SSL VPNs, unlike more traditional IPSec VPNs, let users remotely access corporate networks without having client software installed on their machines. Instead, users log in through Web browsers over a link encrypted with SSL. But because users can access networks in public locations or at home, sensitive data can be put at risk. Cisco says Twingos software will help it provide better endpoint security, officials said.
"This has really been the Achilles heel for SSL VPN technology," said Scott Pope, manager of security platforms for Ciscos VPN and Security Business Unit, in San Jose, Calif.

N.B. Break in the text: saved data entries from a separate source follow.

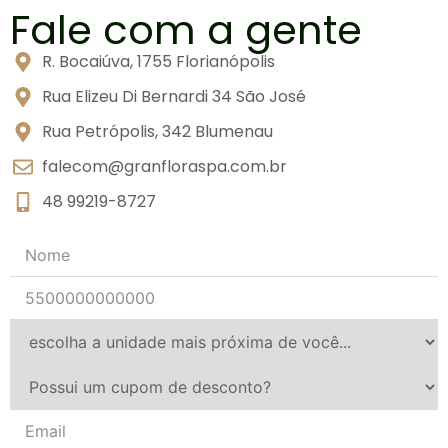
Fale com a gente
R. Bocaiúva, 1755 Florianópolis
Rua Elizeu Di Bernardi 34 São José
Rua Petrópolis, 342 Blumenau
falecom@granfloraspa.com.br
48 99219-8727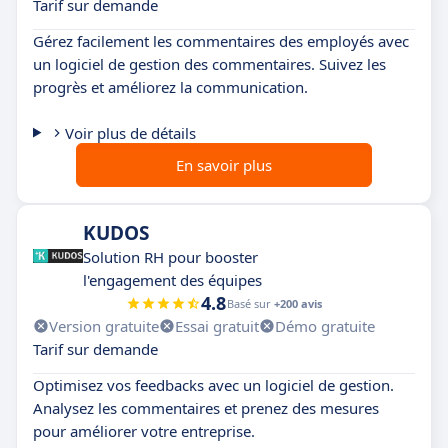
Tarif sur demande
Gérez facilement les commentaires des employés avec
un logiciel de gestion des commentaires. Suivez les
progrès et améliorez la communication.
Voir plus de détails
En savoir plus
KUDOS
Solution RH pour booster
l'engagement des équipes
4.8
Basé sur
+200 avis
Version gratuite
Essai gratuit
Démo gratuite
Tarif sur demande
Optimisez vos feedbacks avec un logiciel de gestion.
Analysez les commentaires et prenez des mesures
pour améliorer votre entreprise.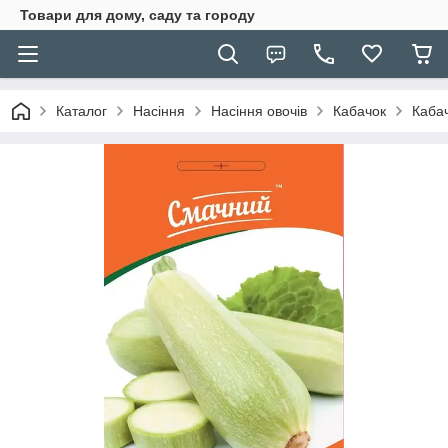
Товари для дому, саду та городу
Каталог
Насіння
Насіння овочів
Кабачок
Кабач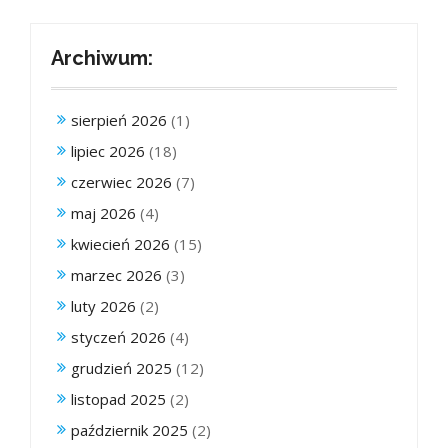
Archiwum:
sierpień 2026
(1)
lipiec 2026
(18)
czerwiec 2026
(7)
maj 2026
(4)
kwiecień 2026
(15)
marzec 2026
(3)
luty 2026
(2)
styczeń 2026
(4)
grudzień 2025
(12)
listopad 2025
(2)
październik 2025
(2)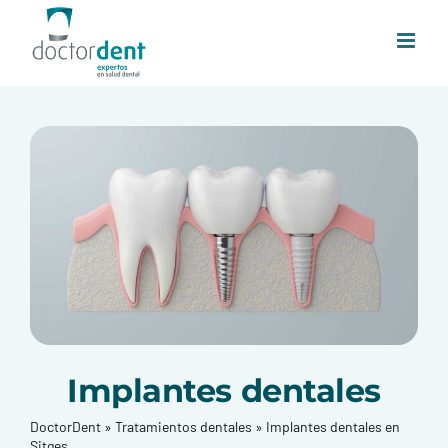
Saltar
al
contenido
Implantes dentales
DoctorDent
»
Tratamientos dentales
»
Implantes dentales en
Sitges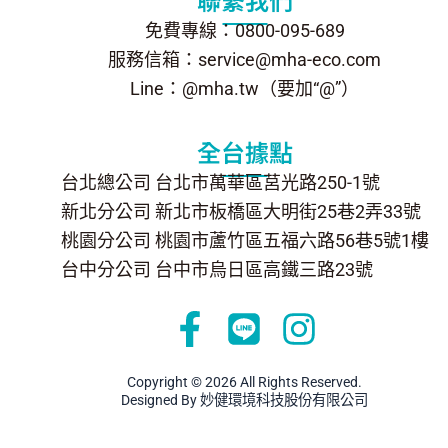
免費專線：0800-095-689
服務信箱：service@mha-eco.com
Line：@mha.tw（要加“@”）
全台據點
台北總公司 台北市萬華區莒光路250-1號
新北分公司 新北市板橋區大明街25巷2弄33號
桃園分公司 桃園市蘆竹區五福六路56巷5號1樓
台中分公司 台中市烏日區高鐵三路23號
F
L
I
a
i
n
c
n
s
Copyright © 2026 All Rights Reserved.
Designed By 妙健環境科技股份有限公司
e
e
t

Twingos software addresses this problem by erasing temporary files, caches, cookies, e-mail file attachments and other downloaded data at the close of an SSL VPN user session.
"Basically it creates a vault with all the session information, and at the end of the session that vault is erased," Pope said. Twingo also helps protect against spyware.
Additionally, Twingo addresses SSL VPN connectivity problems that result from variations in browser security settings or end-system administrative privileges. For example, Pope said, "home users can turn off the ability for browsers to run applets—which SSL VPN depends on."
Cisco plans to incorporate Twingos Virtual Secure Desktop into its existing WebVPN solution, beginning with the Cisco VPN 3000 Concentrator series. New products are expected in the second half of this year, Pope said. Cisco will fold Twingo into its VPN & Security Business Unit. The deal is expected to close this spring.